- ¿Sigues aquí? - me dijo el, con ese despotismo que tanto amaba. No
pude responder. Ya no esperaba nada de la vida. Conocía muy bien la salida pero
no tenía el valor para cruzar aquella puerta y no saber nada más de su vida.
A veces creo que sigo respirando un pasado funesto que no quiero o puedo
olvidar.
- Ándate de mi casa – musitó como para sí mismo. Sus ojos expresaban
un odio inalcanzable. Y yo seguía tirada en el sillón, llorando como una
imbécil. – Decime que todo estará muy bien – pensaba. Teniendo la absoluta
certeza que nada estaba bien.

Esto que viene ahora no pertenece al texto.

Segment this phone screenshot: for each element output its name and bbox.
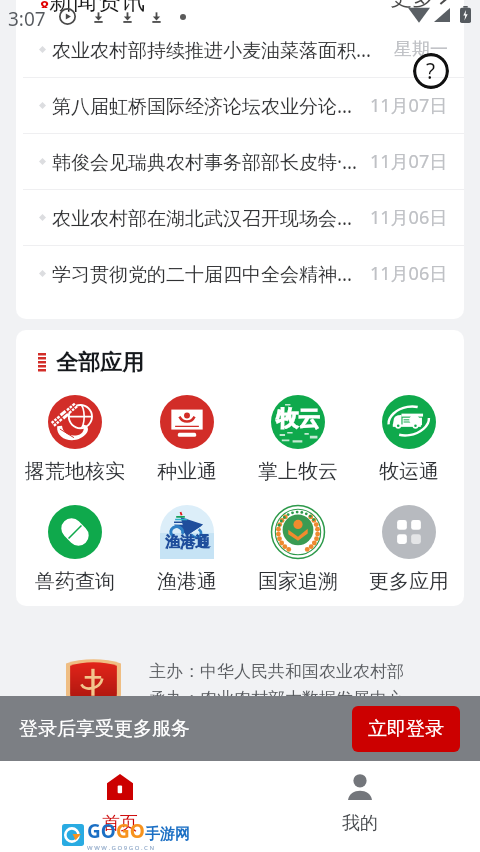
staticText: 11月06日 [370, 261, 448, 286]
staticText: 3:07 [8, 6, 46, 32]
staticText: 我的 [342, 812, 378, 835]
staticText: 掌上牧云 [258, 459, 338, 484]
button[interactable]: 种业通 [131, 395, 242, 484]
button[interactable]: 农业农村部在湖北武汉召开现场会… [16, 190, 464, 245]
button[interactable]: 第八届虹桥国际经济论坛农业分论… [16, 78, 464, 133]
staticText: 全部应用 [56, 349, 144, 377]
staticText: 学习贯彻党的二十届四中全会精神… [52, 261, 366, 287]
staticText: 版权所有：中华人民共和国农业农村部 [149, 715, 438, 736]
staticText: 农业农村部持续推进小麦油菜落面积… [52, 37, 390, 63]
staticText: 国家追溯 [258, 569, 338, 594]
button[interactable]: 立即登录 [352, 706, 460, 752]
staticText: 登录后享受更多服务 [19, 717, 190, 741]
button[interactable]: 韩俊会见瑞典农村事务部部长皮特·… [16, 134, 464, 189]
staticText: ? [426, 57, 436, 86]
button[interactable]: 更多应用 [353, 505, 464, 594]
staticText: 首页 [102, 812, 138, 835]
staticText: 兽药查询 [35, 569, 115, 594]
button[interactable]: 学习贯彻党的二十届四中全会精神… [16, 246, 464, 301]
staticText: 撂荒地核实 [25, 459, 125, 484]
staticText: 渔港通 [157, 569, 217, 594]
button[interactable]: Help [413, 53, 449, 89]
staticText: 更多应用 [369, 569, 449, 594]
button[interactable]: 渔港通 [131, 505, 242, 594]
staticText: 韩俊会见瑞典农村事务部部长皮特·… [52, 149, 366, 175]
button[interactable]: 撂荒地核实 [19, 395, 131, 484]
staticText: 手游网 [145, 825, 190, 844]
staticText: W W W . G O 9 G O . C N [87, 844, 155, 852]
staticText: 农业农村部在湖北武汉召开现场会… [52, 205, 366, 231]
staticText: 承办：农业农村部大数据发展中心 [149, 688, 404, 709]
staticText: 11月07日 [370, 93, 448, 118]
staticText: 新闻资讯 [49, 0, 145, 12]
button[interactable]: 牧运通 [353, 395, 464, 484]
button[interactable]: 兽药查询 [19, 505, 131, 594]
staticText: 牧运通 [379, 459, 439, 484]
staticText: GO [116, 818, 145, 844]
staticText: 种业通 [157, 459, 217, 484]
staticText: 渔港通 [165, 533, 210, 552]
staticText: 主办：中华人民共和国农业农村部 [149, 661, 404, 682]
staticText: GO [87, 818, 116, 844]
staticText: 第八届虹桥国际经济论坛农业分论… [52, 93, 366, 119]
button[interactable]: 国家追溯 [242, 505, 353, 594]
staticText: 立即登录 [368, 717, 444, 741]
staticText: 牧云 [276, 405, 320, 433]
staticText: 11月06日 [370, 205, 448, 230]
button[interactable]: 农业农村部持续推进小麦油菜落面积… [16, 22, 464, 77]
button[interactable]: 牧云 [242, 395, 353, 484]
button[interactable]: 我的 [240, 761, 480, 852]
staticText: 11月07日 [370, 149, 448, 174]
staticText: 星期一 [394, 38, 448, 61]
staticText: 更多 [390, 0, 434, 10]
button[interactable]: 首页 [0, 761, 240, 852]
staticText: 8 [40, 0, 50, 8]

Ese escudo que se elevó sobre mí, me hacía
temblar, no tenía el valor para siquiera mirarlo. Para mentirle y decirle que
todo iba a estar bien. El peso de su palma cayó nuevamente sobre mí, evaporando
la saga de sentimientos que invadían mi mente. El primer telón había caído.
Nada estaba claro.
-
Puta de mierda - me volvió a decir. Eso es
lo que era yo. Una puta. Una puta de mierda. No podía disuadirlo de lo
contrario. Tampoco podía intentarlo. Estaba convencido de ello. Quizás era
verdad. Y siempre fui eso. Una puta. Una puta de mierda.
- ¡Deja de llorar, pelotuda!- gritó un segundo antes de tomarme por los pelos
y tirarme al piso. Me miraba con un resentimiento demasiado tangible. Ensayé
una frase en mi cabeza que no me animé a pronunciar y luego, negro. Una oscuridad abrazante y opresiva.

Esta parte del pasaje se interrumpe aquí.